Do you know what’s there now, where Centralia once was? Five houses and one church. The government razed everything that didn’t burn or collapse on its own, including the post office after the zip code was revoked in 2002 when they officially dissolved the borough.
So what happened? From what I could find there was a town dump located on the sight of an abandoned strip mine. Every year before the big Memorial day celebration the town’s volunteer fire company would burn it off. You know, to spruce it up a bit. Only it seems in 1962 it wasn’t fully extinguished. The fire continued to smolder in the bottom of the heap and it ignited the vein of coal running beneath the town.
There were a few mediocre attempts to douse it, all unsuccessful but it doesn’t appear that anyone was overly concerned with the fire until 1979 when a local gas station owner noticed the temperature of the gasoline in the underground storage tanks was alarmingly high. Statewide attention increased even further in 1981 after a boy nearly died when a sinkhole opened up under him. If his cousin hadn’t been right there to quickly haul him out of it, he would have been scalded to death be the steam, it was that hot.

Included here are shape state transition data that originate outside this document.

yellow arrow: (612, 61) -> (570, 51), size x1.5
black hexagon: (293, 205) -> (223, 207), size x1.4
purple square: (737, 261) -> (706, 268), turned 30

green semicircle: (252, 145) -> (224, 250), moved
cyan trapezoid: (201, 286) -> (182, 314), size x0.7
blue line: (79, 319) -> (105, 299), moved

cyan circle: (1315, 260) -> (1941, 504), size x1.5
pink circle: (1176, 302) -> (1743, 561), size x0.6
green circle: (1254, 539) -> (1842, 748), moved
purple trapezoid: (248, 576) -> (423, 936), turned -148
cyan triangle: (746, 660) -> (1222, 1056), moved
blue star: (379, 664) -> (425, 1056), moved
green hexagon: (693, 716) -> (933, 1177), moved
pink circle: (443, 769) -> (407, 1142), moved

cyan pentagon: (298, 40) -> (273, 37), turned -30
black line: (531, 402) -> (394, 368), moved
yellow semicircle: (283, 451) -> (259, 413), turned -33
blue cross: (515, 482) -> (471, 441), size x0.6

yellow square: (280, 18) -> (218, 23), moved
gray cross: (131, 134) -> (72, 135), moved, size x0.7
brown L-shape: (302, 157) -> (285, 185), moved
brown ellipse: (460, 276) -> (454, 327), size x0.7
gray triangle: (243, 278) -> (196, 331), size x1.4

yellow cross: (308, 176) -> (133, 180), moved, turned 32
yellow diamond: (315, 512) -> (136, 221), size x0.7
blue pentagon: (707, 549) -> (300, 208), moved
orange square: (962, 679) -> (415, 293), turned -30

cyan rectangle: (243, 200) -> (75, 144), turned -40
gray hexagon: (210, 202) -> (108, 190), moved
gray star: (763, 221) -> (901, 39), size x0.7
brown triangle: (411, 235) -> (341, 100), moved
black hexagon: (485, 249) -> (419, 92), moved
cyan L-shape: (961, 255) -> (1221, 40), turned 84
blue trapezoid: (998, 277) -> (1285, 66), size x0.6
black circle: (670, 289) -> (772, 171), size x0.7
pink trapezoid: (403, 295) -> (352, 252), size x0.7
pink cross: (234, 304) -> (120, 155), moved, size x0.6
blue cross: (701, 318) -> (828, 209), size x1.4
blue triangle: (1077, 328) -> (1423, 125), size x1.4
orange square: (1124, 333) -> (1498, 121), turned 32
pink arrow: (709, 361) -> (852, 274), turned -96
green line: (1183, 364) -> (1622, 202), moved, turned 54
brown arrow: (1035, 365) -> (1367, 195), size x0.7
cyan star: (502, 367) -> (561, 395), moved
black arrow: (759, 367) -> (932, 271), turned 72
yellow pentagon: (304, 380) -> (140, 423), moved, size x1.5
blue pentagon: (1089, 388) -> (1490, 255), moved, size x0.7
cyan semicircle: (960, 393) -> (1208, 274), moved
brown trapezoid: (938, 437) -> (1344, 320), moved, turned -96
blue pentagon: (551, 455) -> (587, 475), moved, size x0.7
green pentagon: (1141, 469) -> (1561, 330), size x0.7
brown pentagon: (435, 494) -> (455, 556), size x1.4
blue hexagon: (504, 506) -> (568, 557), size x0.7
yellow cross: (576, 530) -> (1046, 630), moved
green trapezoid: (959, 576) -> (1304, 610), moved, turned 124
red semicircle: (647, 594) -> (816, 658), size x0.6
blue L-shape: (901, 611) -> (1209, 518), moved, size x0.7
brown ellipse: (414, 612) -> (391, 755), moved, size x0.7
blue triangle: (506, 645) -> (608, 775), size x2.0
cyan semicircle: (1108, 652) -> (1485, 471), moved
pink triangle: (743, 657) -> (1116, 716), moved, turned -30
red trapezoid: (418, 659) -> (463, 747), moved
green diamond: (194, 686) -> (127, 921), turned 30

After that, all sorts of things happened. Route 61, the main road through Centralia buckled and collapsed several times until eventually the state stopped repairing it. They rerouted the road instead since it really wasn’t safe to drive through the town anyway. I used to go snowmobiling in the early 80’s and I remember driving through there. It always fascinated me, seeing the steam rising out of the cracks in the ground. All the trees where dead around them, killed by the gases. They were white too, like ghost sentinels of what was. By then they’d started knocking down building which gave the town an eerie feel as if it were dying little by little. It was only I didn’t know it at the time.
Anyway surveys were done and options were evaluated. Solutions were proposed. Some were tried. Unsuccessfully. It was a situation of too little, too late. In the end it cost Pennsylvania around $42 million to relocate just about everyone back in 1984. In 1992, the state claimed eminent domain on all properties and condemned all the buildings within the borough although last year there were still a handful remaining with the diehards that refuse to leave. As you already know, as of 2002, according to the federal government, Centralia ceased to exist.
Oh, so you know, the alternative, putting out the fire, had an estimated cost of $663 million. I guess that justifies letting it burn itself out. However we don’t really know the long-term ramifications of this, do we? The article I read suggests it will take 250 years for the coal to be exhausted. The studies done on the deposits around the vent pipes that have been installed resemble those taken in areas of volcanic activity. We already know what this fire has done to the families that have been displaced but what is it doing to the environment?
1 comment:
I can visualize the steam coming from those cracks. A dying town. Sad.